Pope Francis set to make big-screen debut in family adventure film
ROME — Pope Francis is already a celebrity, one of the most popular and talked-about figures in the world. So it’s fitting that he could officially become a movie star, playing himself in an upcoming film titled “Beyond the Sun.”
AMBI Pictures, a Luxembourg-based international production company, announced Monday that the pontiff has agreed to play a small role in an upcoming family adventure movie, based on his own suggestion to filmmakers to find imaginative ways to tell the Jesus story to children.
However, the Vatican is disputing the characterization, saying that no scenes were shot for the venture, and the pope isn’t an actor.
Monsignor Dario Vigano, the head of the Vatican’s communications operation, acknowledged that he couldn’t exclude that the filmmakers got hold of some clips of the pope. But in comments broadcast on Vatican Radio on Tuesday, Vigano disputed the press release claiming that Francis would “play himself” in the film.

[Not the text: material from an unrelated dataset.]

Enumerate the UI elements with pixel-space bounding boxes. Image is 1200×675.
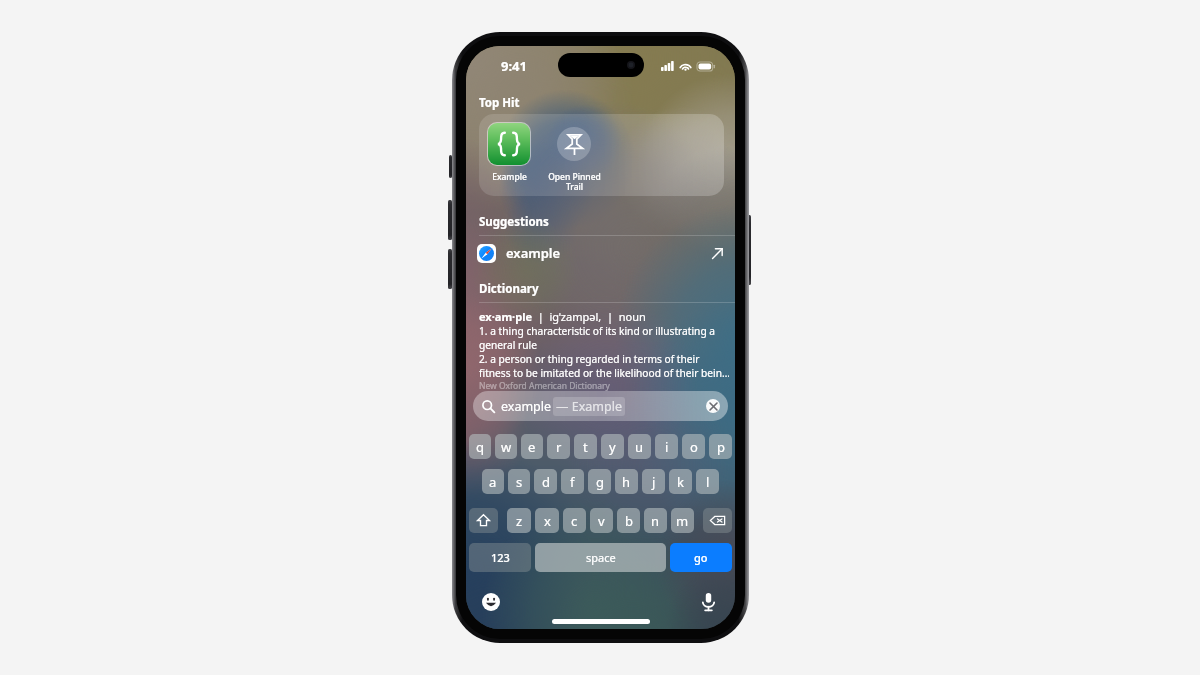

He said: “The pope is not an actor.”
Assuming Francis does appear in the film in one way or another, it wouldn’t be a papal first; he’ll following in the footsteps of his predecessor Pope Pius XII, who made his own cinematic cameo almost 60 years ago.
“Our excitement and gratitude toward His Holiness, Pope Francis [for] participating in this film is beyond words,” Andrea Iervolino, co-founder of AMBI, said in a statement. “This is not just a movie for us, it’s a message, and who better to have on your side to deliver an important societal and spiritual message than the pope.”
The 27-year-old filmmaker, who started his career at age 15 and has produced 50 films in the past 12 years, said revenue from the pope’s movie will be used to support worthwhile causes, reflecting Francis’ own priorities. Profits will be donated to two Argentine charities, El Almendro and Los Hogares de Cristo, both of which help at-risk children and young adults recovering from drug abuse.
“This message and cause are very dear to the entire AMBI family and we are honored and inspired by the level of collaboration from the Vatican,” he said.
The film company said the movie will be an inspirational story based on the Gospels, told in several tales so children can learn and follow Jesus’ parables.
In the movie, children from different cultures will emulate the apostles while searching for Jesus in the world around them. According to the production company, the film “will be uplifting and is intended to spiritually engage and encourage audiences of all ages to transmit Jesus’ words, to understand them and integrate them to live a better life, to make good choices and to help others.”
Argentinian Bishop Eduardo Garcia, a former auxiliary bishop of Buenos Aires who lived with the future pope for a decade, will be a consultant for the film. Filming is slated to begin in Italy early this year.
AMBI Pictures’ recent credits include:
- A remake of Christopher Nolan’s “Memento.”
- “Lamborghini — The Legend,” a biopic on automaker Ferruccio Lamborghini.
- “Septembers of Shiraz,” starring Salma Hayek and Adrien Brody.
- “This Beautiful Fantastic,” starring Jessica Brown Findlay and Tom Wilkinson.
- “In Dubious Battle,” starring James Franco, Nat Wolff, Selena Gomez, Vincent D’Onofrio, Robert Duvall, Ed Harris and Bryan Cranston.
The Vatican works hard to control the pope’s image, enforcing tough copyright restrictions on all visual media, and Vigano’s reaction to the announcement was a clear sign that the Vatican didn’t appreciate the hype. But Francis has been known to go his own way on several occasions, allowing friends to shoot video of him to convey messages to private gatherings: He delivered such a message to the Argentine Jewish community and to a gathering of American Pentecostals.
Vigano’s comment that he couldn’t exclude that the filmmakers had some footage of the pope suggested that they might have secured some video of him in the privacy of his hotel reception rooms.
When and if the papal movie eventually hits theaters, Francis will become the second modern pope to play himself on screen.
In 1958, Pope Pius XII agreed to play a small role in a movie called “Embezzled Heaven,” which tells the story of Teta Linek, a cook for the noble Austrian family of Argan, who thinks primarily of ways to get to heaven.
If the past is prologue, the pope’s participation may not mean a critical free pass on the movie. A 1959 New York Times review, after “Embezzled Heaven” had been dubbed into English, praised it as “inspiring” and “thought-provoking,” but also called it excessively “verbose” and “cumbersome.”
Material from the Associated Press was used in this story.